Netflix Now: III: The Ritual

I hate dream scenes in movies! I particularly hate them in Hollywood horror movies, where they are so overworked we should give them a twenty-year vacation. Often they begin the movie and end in a jump scare that wakes the protagonist. It was only a dream! They are lazy and ineffective. Screenwriters write them whenever they don’t know what comes next, and directors film them to add a cheap thrill. They don’t know what else to do. (How about rolling up your sleeve and using—you know—that imagination you’re supposed to be gifted with.) So few films do dreams right. But then occasionally you come across a film like III: The Ritual, whose dreams sequences are beautiful, convincing, and hypnotic.

Released in 2015, III: The Ritual is a Russian film with English subtitles. Written by Aleksandra Khvaleeva, it was directed by Pavel Khvaleev. Igor Kiselev was the cinematographer. Though I often praise the photography in movies—because it’s one of my favorite features—I believe Kiselev deserves more than the standard praise. A lot is good in III: The Ritual, but the photography stands out as the best element. I recall an early shot of a rowboat drifting in fog and another shot of a woman in a red dress descending a staircase in the woods.

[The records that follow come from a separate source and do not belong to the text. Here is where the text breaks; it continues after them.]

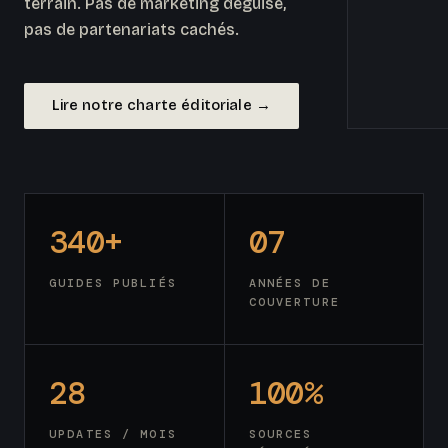
terrain. Pas de marketing déguisé,
pas de partenariats cachés.
Lire notre charte éditoriale →
340+
07
GUIDES PUBLIÉS
ANNÉES DE
COUVERTURE
28
100%
UPDATES / MOIS
SOURCES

Those are just two examples in a movie filled with brilliant photography. The composition, lighting, and coloring help give the film its dreamlike feel. They created a chilly and enigmatic mood that drew me into the film early and kept me interested and spellbound.

Polina Davydova stars as Aya, whose sister, Mirra (Lyubov Ignatushko) is dying of a strange plague. After the village doctor claimed there was nothing to do to save Mirra, he tried to separate Aya to prevent the plague from spreading. But the sisters found refuge with the local Preist, Father Herman (Evgeniy Gagarin). As Aya browsed his library, she found a mysterious book that details a forbidden rite. She convinced Father Herman to perform the rite, and in this way, she entered Mirra’s mind to root out the cause of her disease. The movie is a series of dreams strung together by this plot and these characters. The dreams are dark, creepy, and disturbing. They stay with you like that nightmare you suffered last month.

Polina Davydova as Aya

If Hollywood had made this movie, they would’ve resorted to CGI and ruined it. Make-up, set design, costume, and practical effects created the dreams in III: The Ritual. It gave the movie a tactile, visceral quality that the Hollywood remake will lack. (I’m sure Hollywood will remake it in the future.) There was one scene where I smelled the rotting flesh, and in other scenes, I felt the moist air or the warm sun. In this way, my experience watching III: The Ritual was like reading a novel. It invokes my imagination like a novel. Part of that might be because I didn’t read every subtitle—I never do in foreign films—I read enough to know what’s happening. That might’ve forced my imagination to fill in more gaps than it’s apt to do with a movie. Perhaps that’s one reason I liked this movie so much.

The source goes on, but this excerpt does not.